After Senate Resolution 1557 passed unanimously last week, supporters of this legislation made it clear that they also do not believe that an apology is possible, and have made it clear that their ultimate goal is reparations. Rep. Larry Shaw of Cumberland County told the Wilmington Journal, “There should be some admission of wrongdoing here, but that’s just the beginning.” He also said, “I’m not going to call it reparations,” although it’s hard to imagine what else he could have had in mind. Sen. Doug Berger of Franklin County went so far as to blame slavery for “higher infant mortality rates among African-Americans, higher rates of HIV infection and less success in school” in the Raleigh News & Observer. These legislators are clearly trying to link the historic institution of slavery to problems in the African-American community today, so that by apologizing for slavery, the General Assembly (and by extension, the taxpayer) will be forced to take financial responsibility for these other problems.

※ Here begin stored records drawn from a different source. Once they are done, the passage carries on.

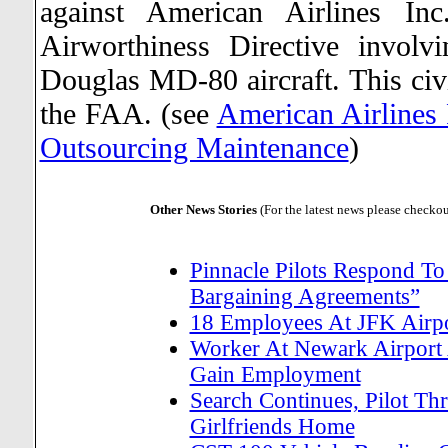
against American Airlines Inc
Airworthiness Directive invol
Douglas MD-80 aircraft. This civi
the FAA. (see
American Airlines 
Outsourcing Maintenance
)
Other News Stories
(For the latest news please checko
Pinnacle Pilots Respond To
Bargaining Agreements”
18 Employees At JFK Airpor
Worker At Newark Airport 
Gain Employment
Search Continues, Pilot Thr
Girlfriends Home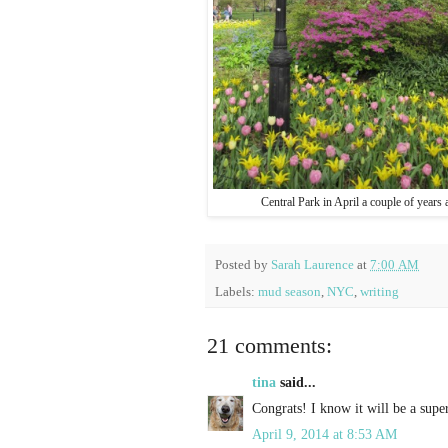
Central Park in April a couple of years 
Posted by
Sarah Laurence
at
7:00 AM
Labels:
mud season
,
NYC
,
writing
21 comments:
tina
said...
Congrats! I know it will be a super
April 9, 2014 at 8:53 AM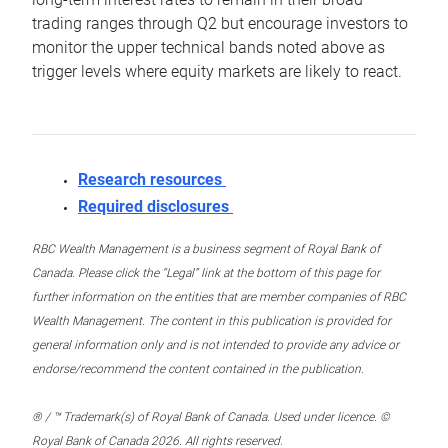
trading ranges through Q2 but encourage investors to
monitor the upper technical bands noted above as
trigger levels where equity markets are likely to react.
Research resources
Required disclosures
RBC Wealth Management is a business segment of Royal Bank of
Canada. Please click the “Legal” link at the bottom of this page for
further information on the entities that are member companies of RBC
Wealth Management. The content in this publication is provided for
general information only and is not intended to provide any advice or
endorse/recommend the content contained in the publication.
® / ™ Trademark(s) of Royal Bank of Canada. Used under licence. ©
Royal Bank of Canada 2026. All rights reserved.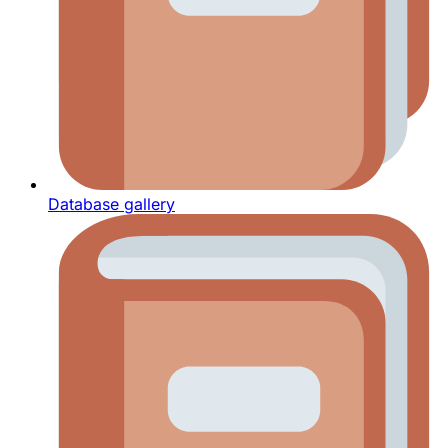
Database gallery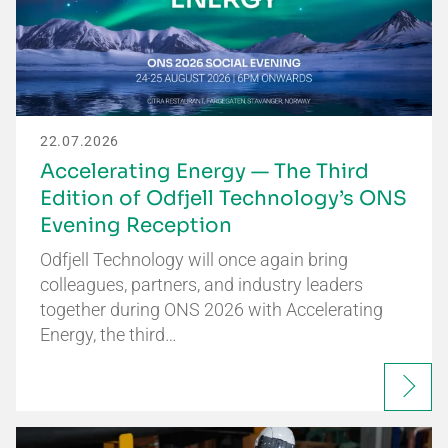
22.07.2026
Accelerating Energy — The Third
Edition of Odfjell Technology’s ONS
Evening Reception
Odfjell Technology will once again bring
colleagues, partners, and industry leaders
together during ONS 2026 with Accelerating
Energy, the third…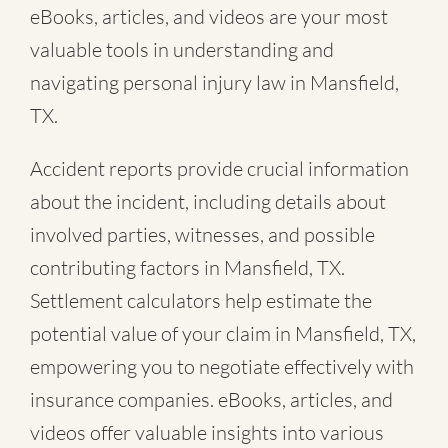
eBooks, articles, and videos are your most
valuable tools in understanding and
navigating personal injury law in Mansfield,
TX.
Accident reports provide crucial information
about the incident, including details about
involved parties, witnesses, and possible
contributing factors in Mansfield, TX.
Settlement calculators help estimate the
potential value of your claim in Mansfield, TX,
empowering you to negotiate effectively with
insurance companies. eBooks, articles, and
videos offer valuable insights into various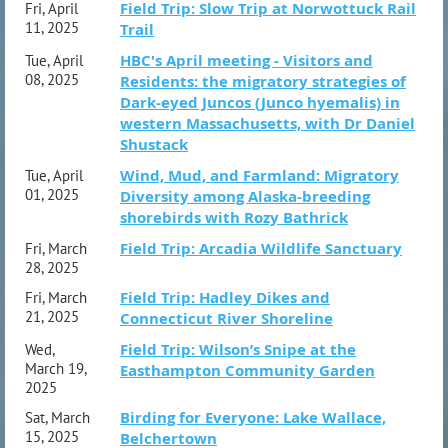
Field Trip: Slow Trip at Norwottuck Rail
Fri, April
11, 2025
Trail
HBC's April meeting - Visitors and
Tue, April
08, 2025
Residents: the migratory strategies of
Dark-eyed Juncos (Junco hyemalis) in
western Massachusetts, with Dr Daniel
Shustack
Wind, Mud, and Farmland: Migratory
Tue, April
01, 2025
Diversity among Alaska-breeding
shorebirds with Rozy Bathrick
Field Trip: Arcadia Wildlife Sanctuary
Fri, March
28, 2025
Field Trip: Hadley Dikes and
Fri, March
21, 2025
Connecticut River Shoreline
Field Trip: Wilson’s Snipe at the
Wed,
March 19,
Easthampton Community Garden
2025
Birding for Everyone: Lake Wallace,
Sat, March
15, 2025
Belchertown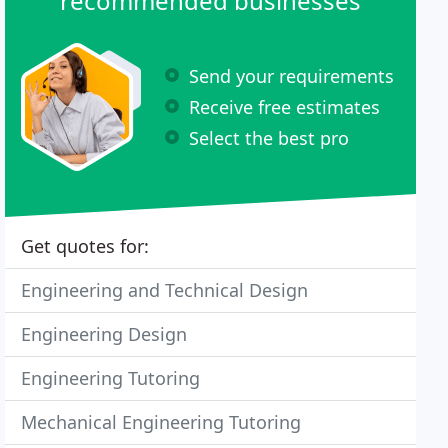
recommended businesses
Send your requirements
Receive free estimates
Select the best pro
Get quotes for:
Engineering and Technical Design
Engineering Design
Engineering Tutoring
Mechanical Engineering Tutoring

Sen. Malcolm Graham of Mecklenburg County made it clear that the apology is insufficient for him when he told the Associated Press, “I ask the question, where do we go from here?” Graham is undoubtedly insincere when he calls on North Carolina “to have the fortitude to take a look itself in the mirror; the good, the bad, and the ugly.” He, along with Sen. Berger and the sponsors of the slavery apology resolution (Sen. Tony Rand and Rep. Larry Womble), have been instrumental over the years in defeating the Historic Monument Protection Bill, which would preserve all of North Carolina’s history for future generations. Instead, these self-serving legislators only want to examine one facet of our state’s great history – slavery – and have refused to preserve the history of the many positive contributions made to this state by its founders, many of whom owned slaves.
We encourage all House members to vote against HR 1311. Instead of making feel-good, politically-correct apologies, our elected representatives should consider ways to broaden opportunity for all citizens, encourage initiative for everyone, and foster a united people through its actions. This “apology” – while it may seem a nice gesture – is historically off base and violates the sense of personal responsibility that most North Carolinians hold.